Prediction of acoustic resonance in a multistage high-speed axial compressor

多级高速轴流压缩机中声共振的预测

• 批准号: 468461660
• 负责人: Professor Dr.-Ing. Jörg Seume
• 金额: --
• 依托单位: Institut für Turbomaschinen und Fluid-Dynamik (TFD)
• 依托单位国家: 德国
• 项目类别: Research Grants
• 资助国家: 德国
• 项目状态: 未结题
• 来源: https://gepris.dfg.de/gepris/projekt/468461660?language=en
• 关键词: Prediction; acoustic; resonance; multistage; speed

Economic and regulatory requirements for high operational flexibility of jet engines and power plants lead to more frequent off-design operation of turbomachinery components. Regarding operating stability, the compressor constitutes the most critical and challenging component in these turbomachines. Besides the well-known and intensely investigated aerodynamic instabilities of surge, rotating stall, and rotating instability, high pressure fluctuations have been identified as acoustic resonance in high-speed and high-pressure axial compressors at specific off-design operating points. Recent research shows that acoustic resonance can excite mechanical vibrations, which might result in severe blade damage or immediately fatal structural failure. In addition, research shows that acoustic resonances can shift the stability limit to higher mass flow rates by triggering rotating stall and surge. As several industrial producers of turbomachinery have experienced acoustic resonances there is considerable need for the understanding and characterization on the physical mechanism of this phenomenon for future design processes. First approaches by the applicant and his coworkers have led to two models to predict and characterize acoustic resonance, but data of these phenomena have rarely been reported in open literature. Therefore, validation of these models is necessary. To this end, improved physical understanding of the formation mechanism of the standing waves and of the excitation mechanisms is essential. The objective of the proposed project is to give further insights into the excitation mechanism and the resonance conditions in multi-stage axial compressors. Extensive simultaneous measurements of the tip leakage flow and the resonant acoustic field are carried out for the first time in a high-speed multistage axial compressor, which approximates realistic machine conditions. Based on the highly accurate measurements and numerical simulations, validation and calibration of the prediction models will be performed, which will lead to an approach to predict the occurrence of acoustic resonance.

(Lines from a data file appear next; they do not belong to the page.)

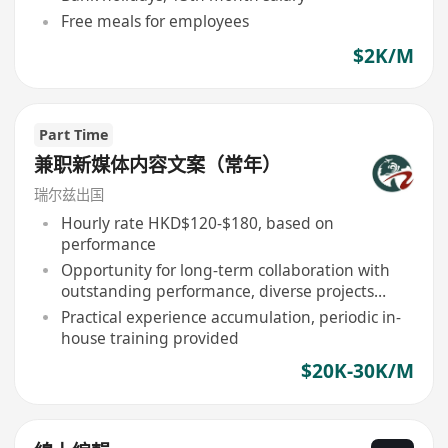
Free meals for employees
$2K/M
Part Time
兼职新媒体内容文案（常年）
瑞尔兹出国
Hourly rate HKD$120-$180, based on
performance
Opportunity for long-term collaboration with
outstanding performance, diverse projects
involvement
Practical experience accumulation, periodic in-
house training provided
$20K-30K/M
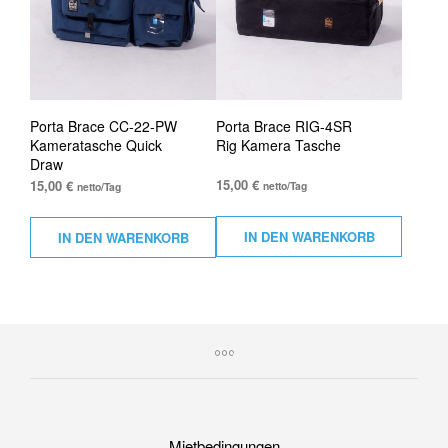
Porta Brace CC-22-PW
Porta Brace RIG-4SR
Kameratasche Quick
Rig Kamera Tasche
Draw
15,00
€
15,00
€
netto/Tag
netto/Tag
IN DEN WARENKORB
IN DEN WARENKORB
Mietbedingungen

对喷气发动机和发电厂高运营灵活性的经济和监管要求导致涡轮机械组件的外部设计更频繁。关于操作稳定性，压缩机构成了这些涡轮机中最关键和最具挑战性的组成部分。除了众所周知且经过深入研究的潮流，旋转摊位和旋转不稳定性的空气动力学不稳定性外，在特定的外部设计工作点上，在高速和高压轴向压缩机中，高压波动被确定为高速和高压轴向压缩机中的声音共振。最近的研究表明，声共振可以激发机械振动，这可能会导致严重的刀片损伤或立即致命的结构性衰竭。此外，研究表明，声音共振可以通过触发旋转失速和激增来将稳定性限制转移到更高的质量流速。由于涡轮机械的几个工业生产者经历了声音共振，因此需要对这种现象的物理机理的理解和表征，以实现未来的设计过程。申请人及其同事的首先方法导致了两个模型来预测和表征声学共振，但是在开放文献中很少报道这些现象的数据。因此，必须验证这些模型。为此，必须改善对驻波和激发机制的形成机制的物理理解。拟议项目的目的是进一步了解多阶段轴向压缩机中的激发机制和共振条件。在高速多级轴向压缩机中，首次对尖端泄漏流和谐振的声场进行了广泛的同时测量，该测量值近似于现实的机器条件。基于高度准确的测量和数值模拟，将对预测模型进行验证和校准，这将导致预测声学共振发生的方法。